Pulmonary regurgitation (PR) is a common postoperative sequel in patients with tetralogy of Fallot (TOF). Noninvasive quantification of the PR may be of major clinical importance in the timing of reoperation since PR-induced right ventricular (RV) volume overload impairs exercise ability in patients after repair of TOF and may predispose a patient to the development of RV dysfunction (1- 3).
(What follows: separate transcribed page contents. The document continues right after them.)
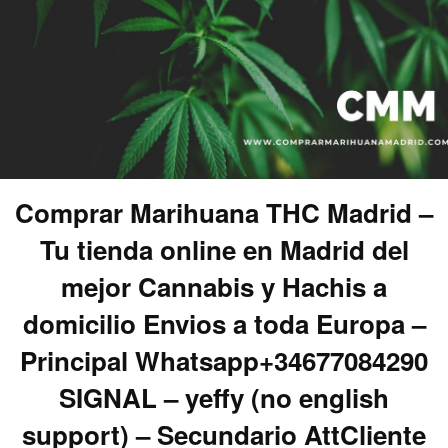
Comprar Marihuana THC Madrid –
Tu tienda online en Madrid del
mejor Cannabis y Hachis a
domicilio Envios a toda Europa –
Principal Whatsapp+34677084290
SIGNAL – yeffy (no english
support) – Secundario AttCliente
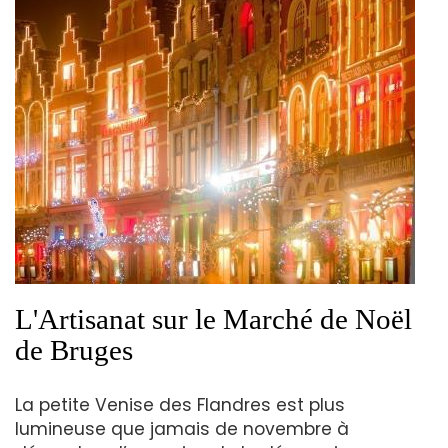
L'Artisanat sur le Marché de Noël
de Bruges
La petite Venise des Flandres est plus
lumineuse que jamais de novembre à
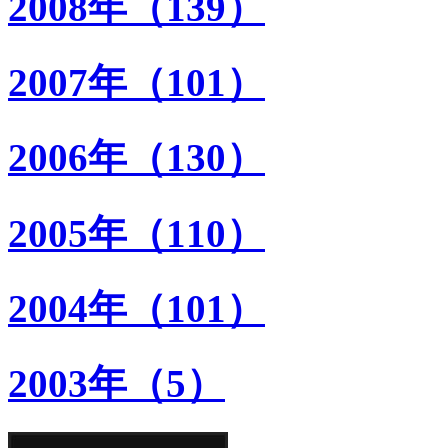
2008年（139）
2007年（101）
2006年（130）
2005年（110）
2004年（101）
2003年（5）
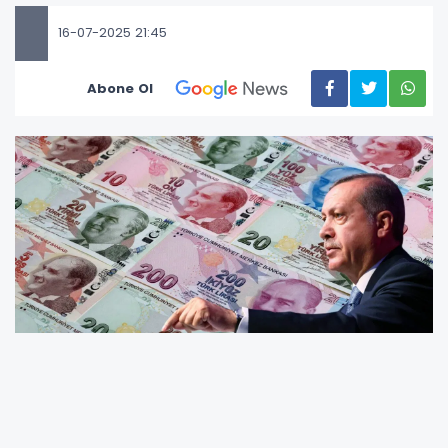
16-07-2025 21:45
Abone Ol
Kredi kartı komisyon oranlarına dair artan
The noninvasive techniques that are presently used in quantifying PR include a pulsed Doppler method (1,4) and a velocity encoded magnetic resonance imaging (5). However, the quantitative pulsed Doppler method requires meticulous care in measuring the area of flow tract, and the pulsed Doppler method assumes a flat velocity profile during forward and reverse flow as well as a constant flow area, assumptions which are rarely correct (6- 9). The high cost, long acquisition time and nonportability of magnetic resonance imaging instrumentation limit the use of this technique in clinical practice.
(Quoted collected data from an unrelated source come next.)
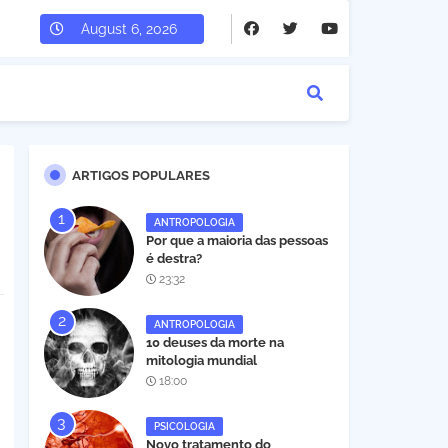
August 6, 2026
ARTIGOS POPULARES
ANTROPOLOGIA
Por que a maioria das pessoas
é destra?
23:32
ANTROPOLOGIA
10 deuses da morte na
mitologia mundial
18:00
PSICOLOGIA
Novo tratamento do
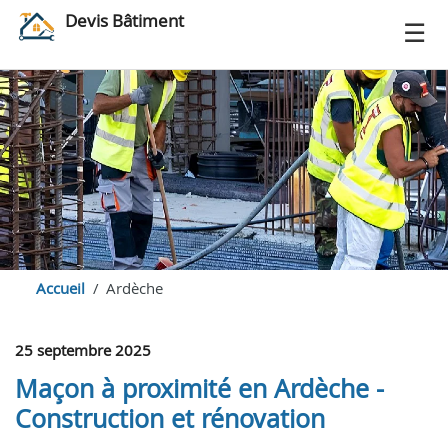
Devis Bâtiment
Accueil
Ardèche
25 septembre 2025
Maçon à proximité en Ardèche -
Construction et rénovation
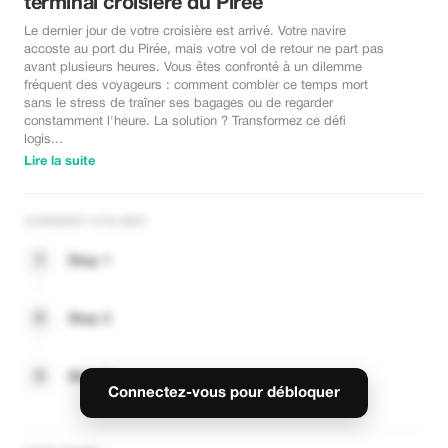
terminal croisière du Pirée
Le dernier jour de votre croisière est arrivé. Votre navire
accoste au port du Pirée, mais votre vol de retour ne part pas
avant plusieurs heures. Vous êtes confronté à un dilemme
fréquent des voyageurs : comment combler ce temps mort
sans le stress de traîner ses bagages ou de regarder
constamment l'heure. La solution ? Transformez ce défi
logis...
Lire la suite
COMMENT UTILISER
1
Step 1
2
Step 2
3
Step 3
Connectez-vous pour débloquer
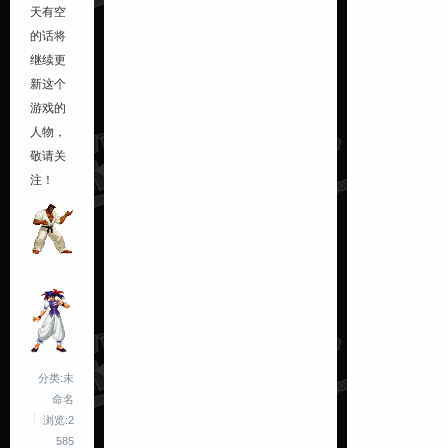
天有空
的话将
继续更
新这个
游戏的
人物，
敬请关
注！
分类:未
命名
浏览:2
585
Recently, a technique has been developed for automated cardiac flow measurement (ACM) based on spatiotemporal integration of digital color Doppler (DCD) velocities, which provides accurate estimates of cardiac output in in vitro studies (10- 13) and in clinical setting (14,15). We hypothesized that: 1) the DCD method could estimate the amount of PR and 2) the DCD cardiac output measurement method using average values from two orthogonal planes could improve the accuracy of quantifying PR. To test this hypothesis, we performed the DCD studies for forward and reversed flow using two orthogonal planes for determining pulmonary regurgitant volumes (RSVs) and regurgitant fractions (RFs) in an in vitro model mimicking postoperative TOF without peripheral pulmonary stenosis and in a chronic animal model.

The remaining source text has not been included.